Let's understand the tax implication of surrendering an endowment life insurance plan
An endowment life insurance plan is a policy that is a mixture of insurance coverage and savings plan. Investing in this is eligible for tax benefit under section 80C of the Income Tax Act. Though these plans look attractive by providing multiple solutions, they should be avoided since they fail to provide an adequate life cover and usually fail as a good investment product.
If one is already invested in this plan and now wants to get out of it, they can surrender the policy. It is never too late to quit a bad investment. It is likely that a huge chunk of the invested amount might be deducted as a penalty, but it may still be wise to surrender it.
There's a small implication on how endowment policy is taxed if surrendered.
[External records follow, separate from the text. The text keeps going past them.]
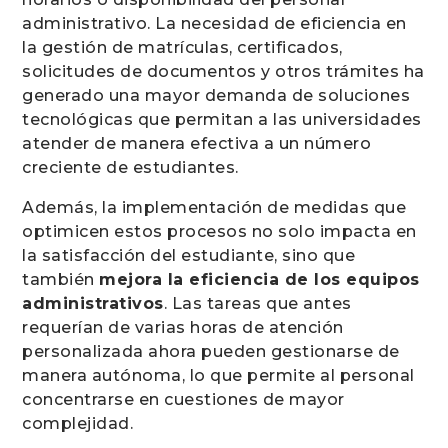
administrativo. La necesidad de eficiencia en
la gestión de matrículas, certificados,
solicitudes de documentos y otros trámites ha
generado una mayor demanda de soluciones
tecnológicas que permitan a las universidades
atender de manera efectiva a un número
creciente de estudiantes.
Además, la implementación de medidas que
optimicen estos procesos no solo impacta en
la satisfacción del estudiante, sino que
también
mejora la eficiencia de los equipos
administrativos
. Las tareas que antes
requerían de varias horas de atención
personalizada ahora pueden gestionarse de
manera autónoma, lo que permite al personal
concentrarse en cuestiones de mayor
complejidad.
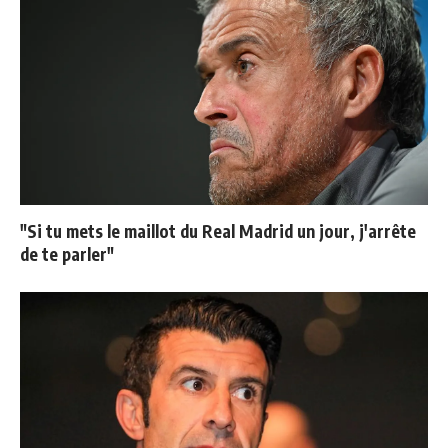
"Si tu mets le maillot du Real Madrid un jour, j'arrête
de te parler"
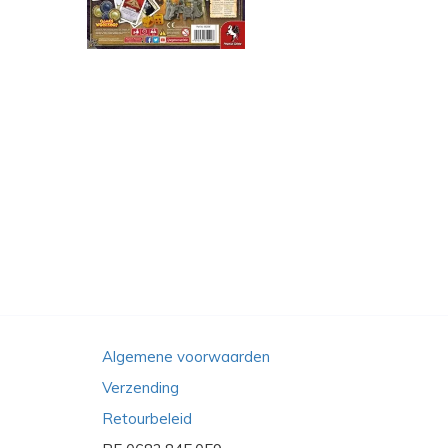
Algemene voorwaarden
Verzending
Retourbeleid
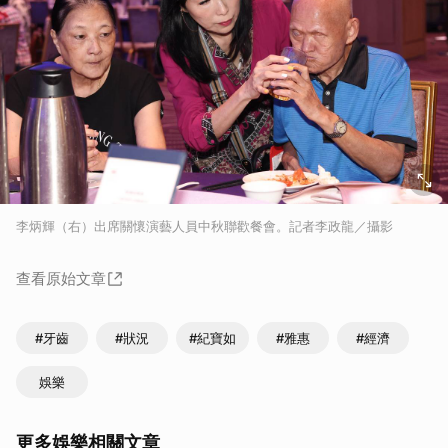
李炳輝（右）出席關懷演藝人員中秋聯歡餐會。記者李政龍／攝影
查看原始文章
#牙齒
#狀況
#紀寶如
#雅惠
#經濟
娛樂
更多娛樂相關文章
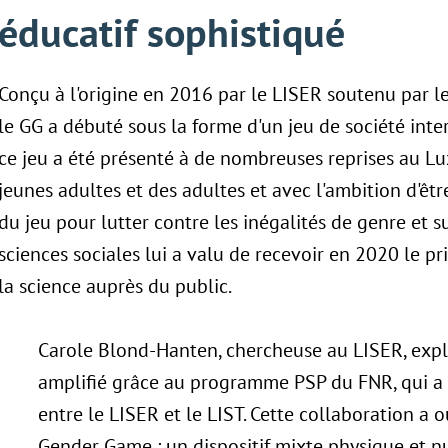
éducatif sophistiqué
Conçu à l'origine en 2016 par le LISER soutenu par 
le GG a débuté sous la forme d'un jeu de société inte
ce jeu a été présenté à de nombreuses reprises au Lu
jeunes adultes et des adultes et avec l'ambition d'êt
du jeu pour lutter contre les inégalités de genre et su
sciences sociales lui a valu de recevoir en 2020 le 
la science auprès du public.
Carole Blond-Hanten, chercheuse au LISER, expli
amplifié grâce au programme PSP du FNR, qui a f
entre le LISER et le LIST. Cette collaboration a 
Gender Game : un dispositif mixte physique et n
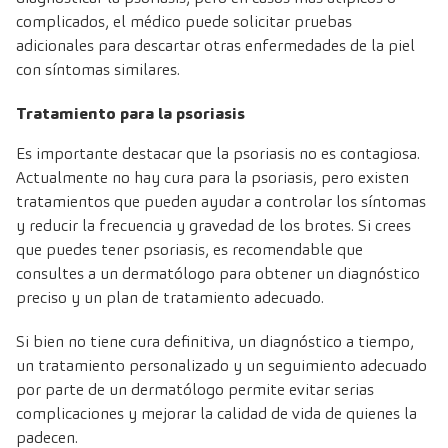
complicados, el médico puede solicitar pruebas
adicionales para descartar otras enfermedades de la piel
con síntomas similares.
Tratamiento para la psoriasis
Es importante destacar que la psoriasis no es contagiosa.
Actualmente no hay cura para la psoriasis, pero existen
tratamientos que pueden ayudar a controlar los síntomas
y reducir la frecuencia y gravedad de los brotes. Si crees
que puedes tener psoriasis, es recomendable que
consultes a un dermatólogo para obtener un diagnóstico
preciso y un plan de tratamiento adecuado.
Si bien no tiene cura definitiva, un diagnóstico a tiempo,
un tratamiento personalizado y un seguimiento adecuado
por parte de un dermatólogo permite evitar serias
complicaciones y mejorar la calidad de vida de quienes la
padecen.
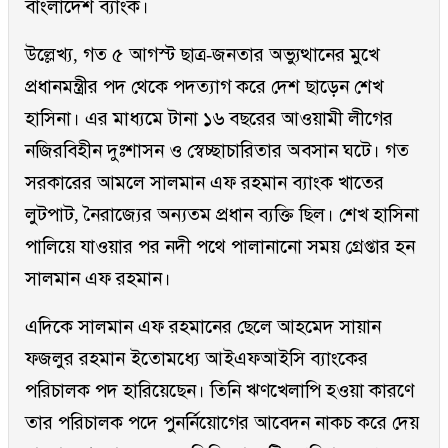
বাংলাদেশ ব্যাংক।
উল্লেখ্য, গত ৫ আগস্ট ছাত্র-জনতার অভ্যুত্থানের মুখে
প্রধানমন্ত্রীর পদ থেকে পদত্যাগ করে দেশ ছাড়েন শেখ
হাসিনা। এর মাধ্যমে টানা ১৬ বছরের আওয়ামী লীগের
নজিরবিহীন দুঃশাসন ও স্বেচ্ছাচারিতার অবসান ঘটে। গত
সরকারের আমলে সালমান এফ রহমান ব্যাংক খাতের
লুটপাট, নৈরাজ্যের অন্যতম প্রধান ব্যক্তি ছিল। শেখ হাসিনা
পালিয়ে যাওয়ার পর নদী পথে পালানানো সময় গ্রেপ্তার হন
সালমান এফ রহমান।
এদিকে সালমান এফ রহমানের ছেলে আহমেদ সায়ান
ফজলুর রহমান ইতোমধ্যে আইএফআইসি ব্যাংকের
পরিচালক পদ হারিয়েছেন। তিনি ঋণখেলাপি হওয়া কারণে
তার পরিচালক পদে পুনর্নিয়োগের আবেদন নাকচ করে দেয়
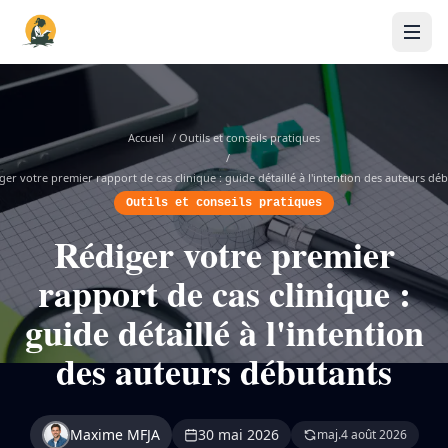
Accueil
/
Outils et conseils pratiques
/
ger votre premier rapport de cas clinique : guide détaillé à l'intention des auteurs dé
Outils et conseils pratiques
Rédiger votre premier
rapport de cas clinique :
guide détaillé à l'intention
des auteurs débutants
Maxime MFJA
30 mai 2026
maj.
4 août 2026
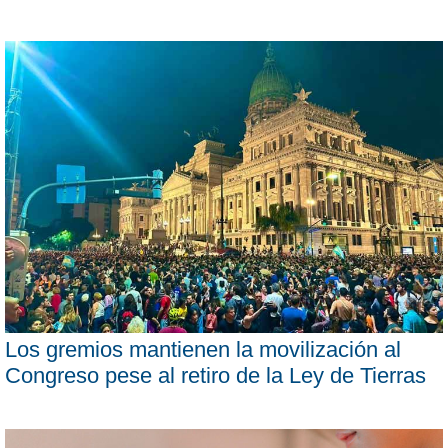
Los gremios mantienen la movilización al
Congreso pese al retiro de la Ley de Tierras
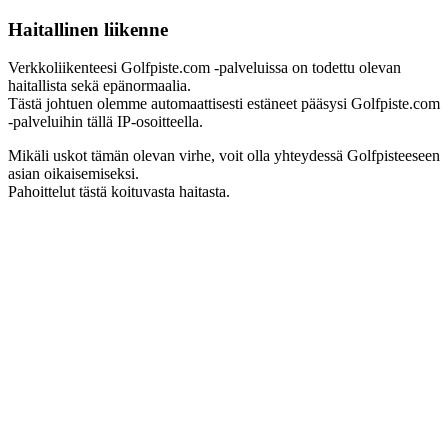
Haitallinen liikenne
Verkkoliikenteesi Golfpiste.com -palveluissa on todettu olevan
haitallista sekä epänormaalia.
Tästä johtuen olemme automaattisesti estäneet pääsysi Golfpiste.com
-palveluihin tällä IP-osoitteella.
Mikäli uskot tämän olevan virhe, voit olla yhteydessä Golfpisteeseen
asian oikaisemiseksi.
Pahoittelut tästä koituvasta haitasta.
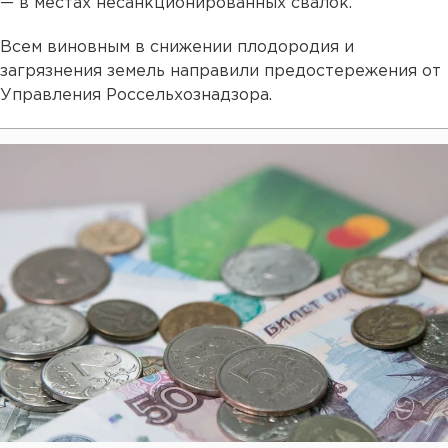
— в местах несанкционированных свалок.
Всем виновным в снижении плодородия и
загрязнения земель направили предостережения от
Управления Россельхознадзора.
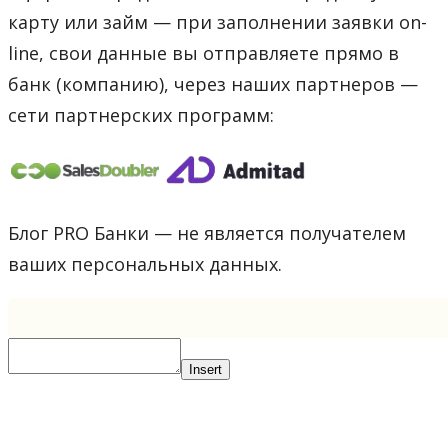
карту или займ — при заполнении заявки on-
line, свои данные вы отправляете прямо в
банк (компанию), через наших партнеров —
сети партнерских программ:
Блог PRO Банки — не является получателем
ваших персональных данных.
Insert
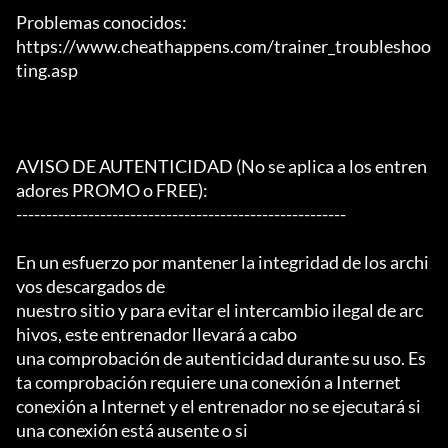
Problemas conocidos:

https://www.cheathappens.com/trainer_troubleshoo
ting.asp

AVISO DE AUTENTICIDAD (No se aplica a los entren
adores PROMO o FREE):

-------------------------------------------------------

En un esfuerzo por mantener la integridad de los archi
vos descargados de

nuestro sitio y para evitar el intercambio ilegal de arc
hivos, este entrenador llevará a cabo

una comprobación de autenticidad durante su uso. Es
ta comprobación requiere una conexión a Internet

conexión a Internet y el entrenador no se ejecutará si 
una conexión está ausente o si
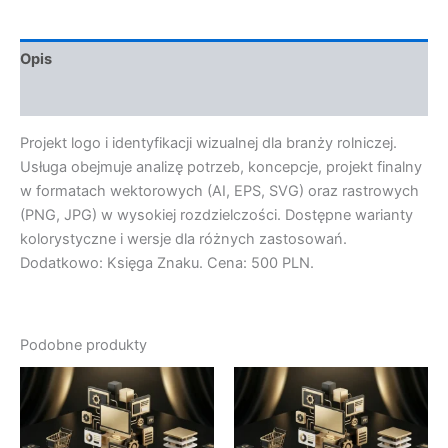
Opis
Opinie (0)
Projekt logo i identyfikacji wizualnej dla branży rolniczej.
Usługa obejmuje analizę potrzeb, koncepcje, projekt finalny
w formatach wektorowych (AI, EPS, SVG) oraz rastrowych
(PNG, JPG) w wysokiej rozdzielczości. Dostępne warianty
kolorystyczne i wersje dla różnych zastosowań.
Dodatkowo: Księga Znaku. Cena: 500 PLN.
Podobne produkty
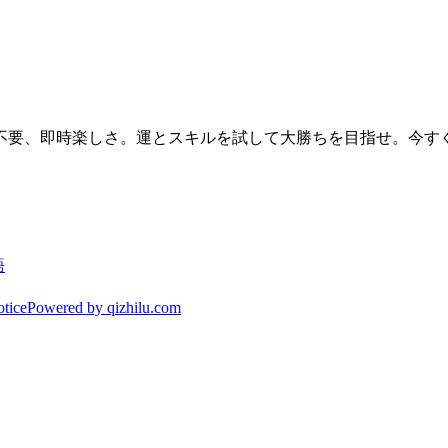
、即時楽しさ。運とスキルを試して大勝ちを目指せ。今すぐmone
語
tice
Powered by qizhilu.com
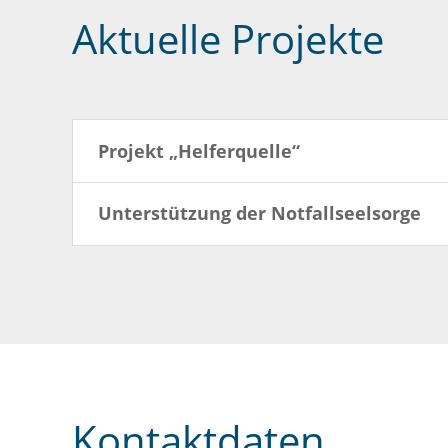
Aktuelle Projekte
Projekt „Helferquelle“
Unterstützung der Notfallseelsorge
Kontaktdaten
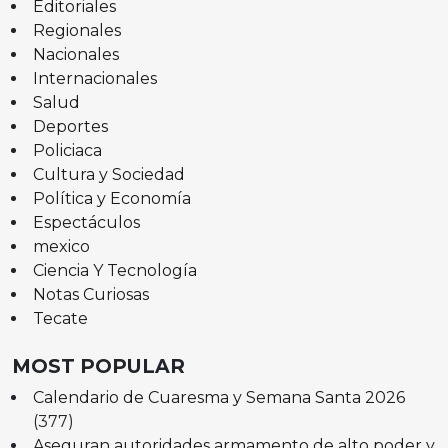
Editoriales
Regionales
Nacionales
Internacionales
Salud
Deportes
Policiaca
Cultura y Sociedad
Política y Economía
Espectáculos
mexico
Ciencia Y Tecnología
Notas Curiosas
Tecate
MOST POPULAR
Calendario de Cuaresma y Semana Santa 2026
(377)
Aseguran autoridades armamento de alto poder y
The surrender value upon maturity is tax-free only if the premiums of the first two years have been fully paid. If the policies are purchased on or after April 01, 2012, the surrender value would be tax-free only if the sum assured is more than 10 times the annual premium amount. For example, if the annual premium is Rs 2 lakhs, the sum assured must be at least Rs 20 lakhs.
And if the policy was issued between April 01, 2003, and March 31, 2012, the surrender value would be tax-free only if the sum assured is more than five times the amount of the annual premium. If the policy was issued before March 31, 2003, the surrender value would be completely tax-free.
If the investor thinks of surrendering the life insurance policy, it is better to understand the tax implications of surrender. But do ensure you have an adequate life cover if you have financial dependents. And for that, purchasing a pure term plan is the best and cheapest option.